### Exercise aim
Records follow. Pull out every line that contains "semifinal".

### Records for this task
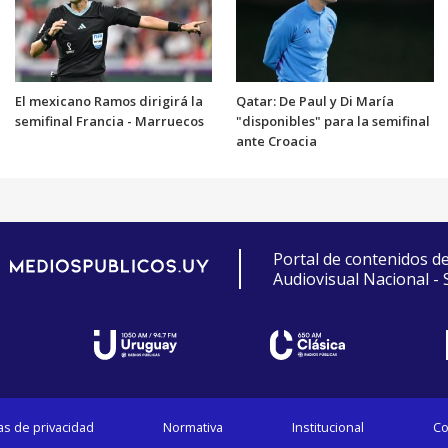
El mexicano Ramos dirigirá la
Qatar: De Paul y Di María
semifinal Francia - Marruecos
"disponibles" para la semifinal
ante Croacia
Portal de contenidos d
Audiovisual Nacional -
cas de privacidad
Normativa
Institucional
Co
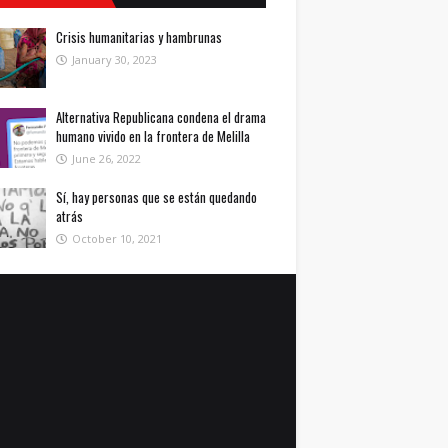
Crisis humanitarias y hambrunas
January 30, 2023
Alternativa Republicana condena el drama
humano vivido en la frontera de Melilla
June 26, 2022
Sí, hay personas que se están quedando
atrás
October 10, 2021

* * *

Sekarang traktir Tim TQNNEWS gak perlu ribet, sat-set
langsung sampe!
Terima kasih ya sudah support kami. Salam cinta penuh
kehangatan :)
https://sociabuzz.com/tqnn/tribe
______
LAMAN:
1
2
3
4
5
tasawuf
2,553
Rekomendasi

### Task output
semifinal Francia - Marruecos
"disponibles" para la semifinal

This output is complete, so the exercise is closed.